I am trying to follow the proof of the following statement, and I fail to see one step.
Let $T \colon X \to X$ be an invertible and ergodic transformation on a measure space $(X, \mathcal{F}, \mu)$. If $\mu$ is non-atomic, then $T$ is conservative.
Proof. We have seen that there exists a wandering set $W \in \mathcal{W}_T$ (the set of all wandering sets) such that the dissipative part is $\mathcal{D}(T) = \bigcup_{n \in \mathbb{Z}}T^nW$. Therefore we have $T^{-1}\mathcal{D}(T) = \mathcal{D}(T)$, and so by ergodicity the system is either conservative or totally dissipative.

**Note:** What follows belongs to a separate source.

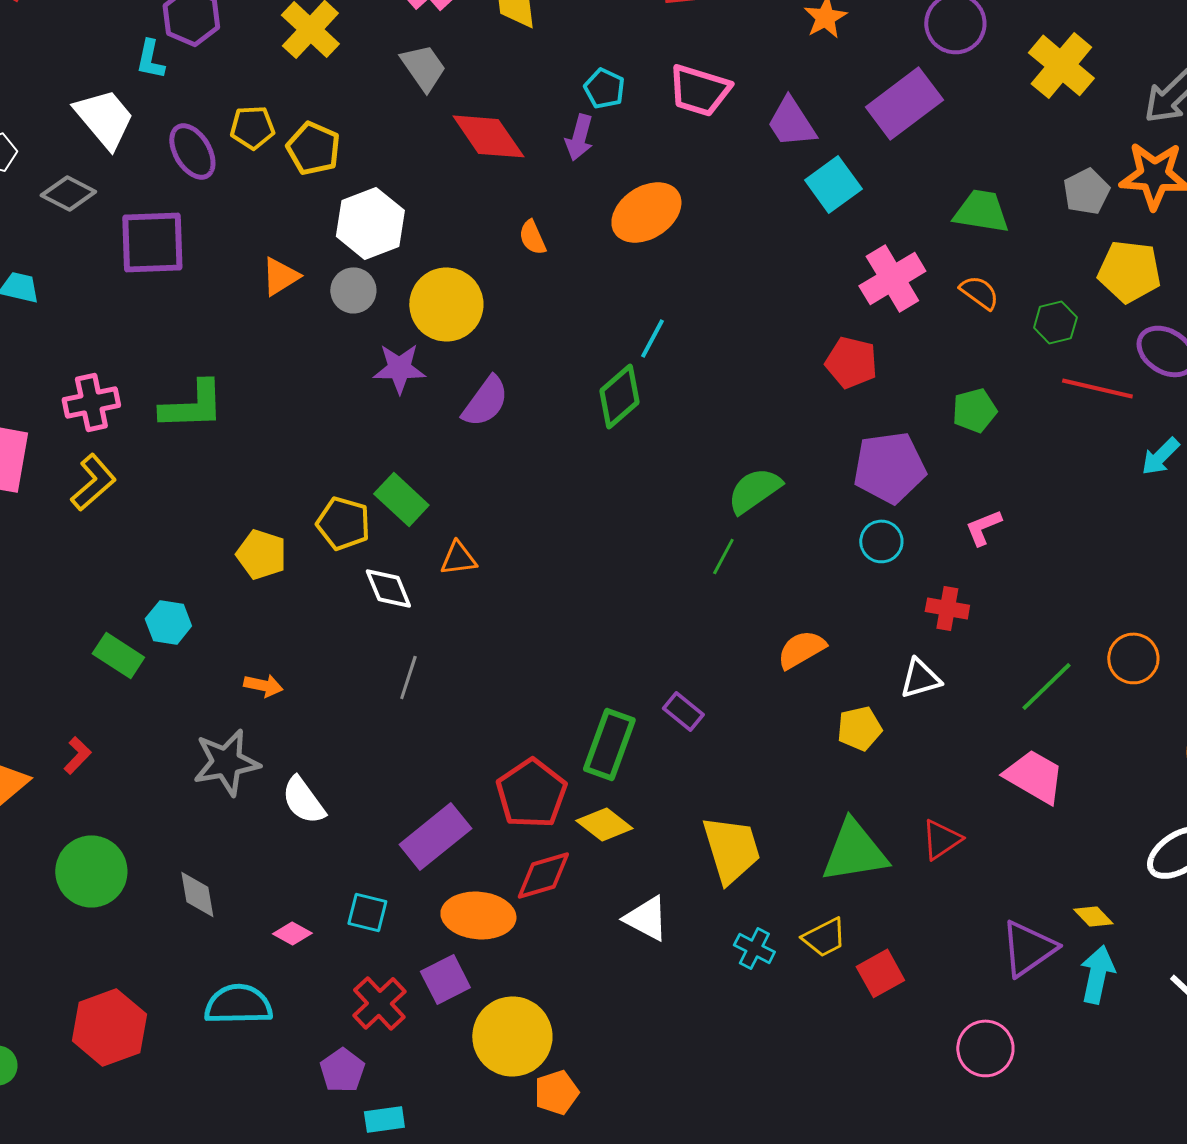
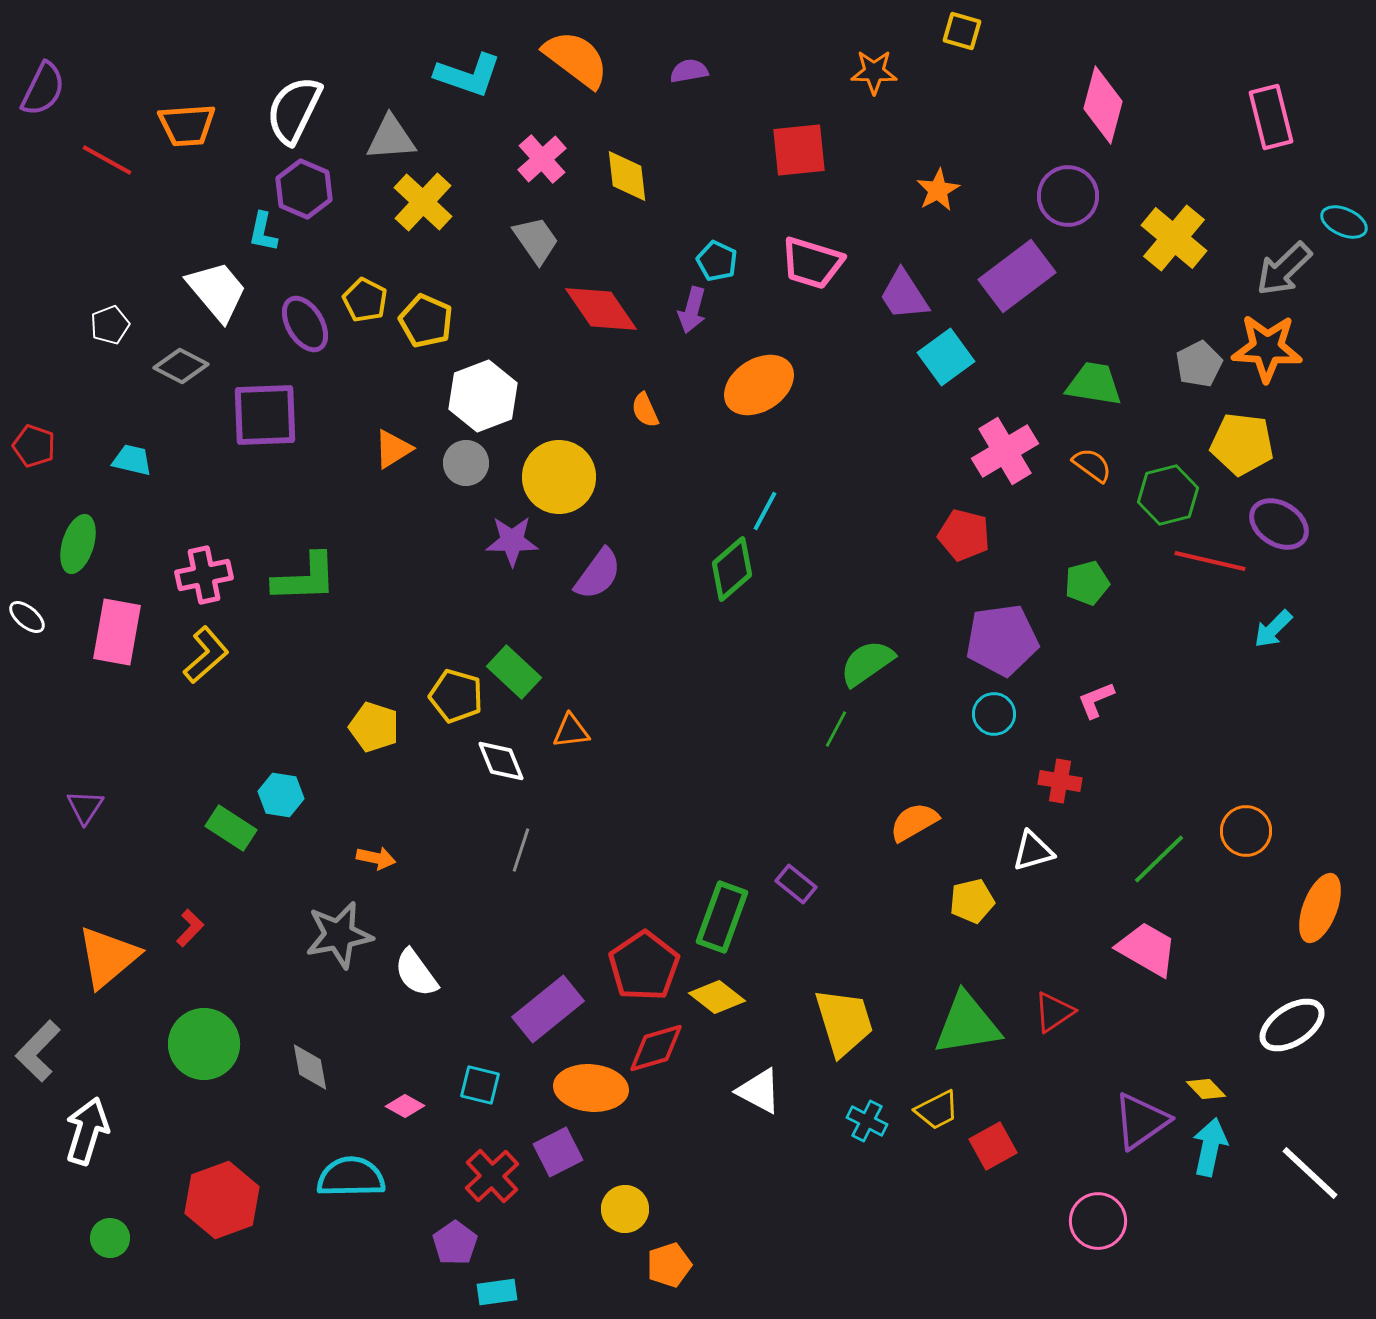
yellow pentagon: (252, 127) -> (365, 300), turned 30
green hexagon: (1055, 322) -> (1168, 495), size x1.4
yellow circle: (512, 1036) -> (625, 1209), size x0.6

Suppose it was totally dissipative, so the set $W$ from above satisfies $\mu(W) >0$. Since $\mu$ is non-atomic, we find $U \subseteq W$ such that $0<\mu(U) < \mu(W)$. If we set
$$ A = \bigcup_{n \in \mathbb{Z}}T^nU, $$ we have that $T^{-1}A = A, \mu(A) > 0$ and $\mu(A^c) >0$, contradicting ergodicity.
The only thing that is unclear to me is why it follows that $\mu(A^c) > 0$. I know that $\mu(W\setminus U) >0$ and tried to use that, but I can't see how. I think this should not be difficult, does anyone see a simple way to see that $\mu(A^c) > 0$?
This follows from the fact that
$$X\setminus T^nU = \cdots \cup T^{n-1}W\cup T^n(W\setminus U)\cup T^{n+1}W\cup\cdots.$$
Thus the complement of $A$ is the union of the iterates of $W\setminus U$. One can also depict the situation pictorially: $X$ is made up of disjoint iterates of $W$, which is made up of two pieces $U$, $W\setminus U$ of positive measure. The iterates of one piece ($U$) constitute $A$; the complement of $A$ then must be the iterates of the other piece ($W\setminus U$).
For reference purposes this is Prop.1.2.1 from Aaronson's Infinite Ergodic Theory, p.22.